At the Safeway, Snedeker stays and Mickelson tumbles

By Art Spander

NAPA, Calif. — Phil Mickelson was right. His game wasn’t that sharp. Brandt Snedeker also was right. He does well playing with a lead.

Mickelson, everyone knows. He’s golf Hall of Famer. Snedeker, everyone should know. He shot a 59 a few weeks ago, has won the Tour Championship, finished first twice in the AT&T Pebble Beach Pro-Am and appears headed for another victory in Northern California.

One of the enduring figures of the PGA Tour, Snedeker decided to try the Safeway, the opening tournament of the wrap-around 2018-19 schedule, after bypassing it the last two years. So far, it looks like a brilliant move.

Three rounds into the Safeway, Snedeker has a three-shot lead. Or should we say still has a three-shot lead? Birdies on the final three holes Saturday at Silverado Country Club, a par-5, a par-4 and a par-5, gave him a 3-under 69 and 54-hole total of 16-under 200.

Second at 203 after a 4-under 68 is Kevin Tway, whose father, Bob, in 1996 won a PGA Championship and in 1991 finished second in the Telcom Tucson Open to an amateur named Phil Mickelson.

Time does fly.

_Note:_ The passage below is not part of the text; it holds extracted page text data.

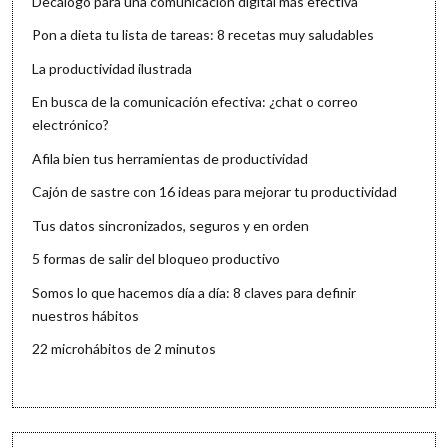
Decálogo para una comunicación digital más efectiva
Pon a dieta tu lista de tareas: 8 recetas muy saludables
La productividad ilustrada
En busca de la comunicación efectiva: ¿chat o correo
electrónico?
Afila bien tus herramientas de productividad
Cajón de sastre con 16 ideas para mejorar tu productividad
Tus datos sincronizados, seguros y en orden
5 formas de salir del bloqueo productivo
Somos lo que hacemos día a día: 8 claves para definir
nuestros hábitos
22 microhábitos de 2 minutos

And Saturday, Mickelson’s chances for a win — even though he had broken 70 the first two days — also flew away.

Starting the round in a tie for second, three shots behind Snedeker, Mickelson shot 74 to end up eight shots back, at 208.

So much for the post–second-round banter between Snedeker and Mickelson.

“I sent him a text,” said Snedeker of dealing with Mickelson. “I gave him a hard time because he said he was playing terrible, then I saw him (Friday) make six birdies in a row. He said, ‘Well, I’m not quite confident yet.’ But he’s a great California player. Won a bunch in his career here.”

Snedeker, 37, who’s from Nashville and played for hometown school Vanderbilt, has won three in California, the two at Pebble (2013 and 2015) and the Farmers in San Diego (2016). Another could be a day away.

“It was a struggle, a grind,” Snedeker said of his third round at the Safeway. “The wind kicked up on the last 12, 13 holes and made it hard to hit it close and make birdies.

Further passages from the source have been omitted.